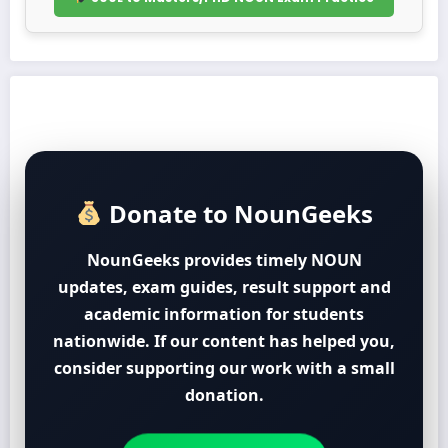
Donate to NounGeeks
NounGeeks provides timely NOUN
updates, exam guides, result support and
academic information for students
nationwide. If our content has helped you,
consider supporting our work with a small
donation.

+---+

EXERCISE REQUIREMENTS: Only the lines that contain the word "NounGeeks" should be copied from the material.

COMPLETED EXERCISE:
Donate to NounGeeks
NounGeeks provides timely NOUN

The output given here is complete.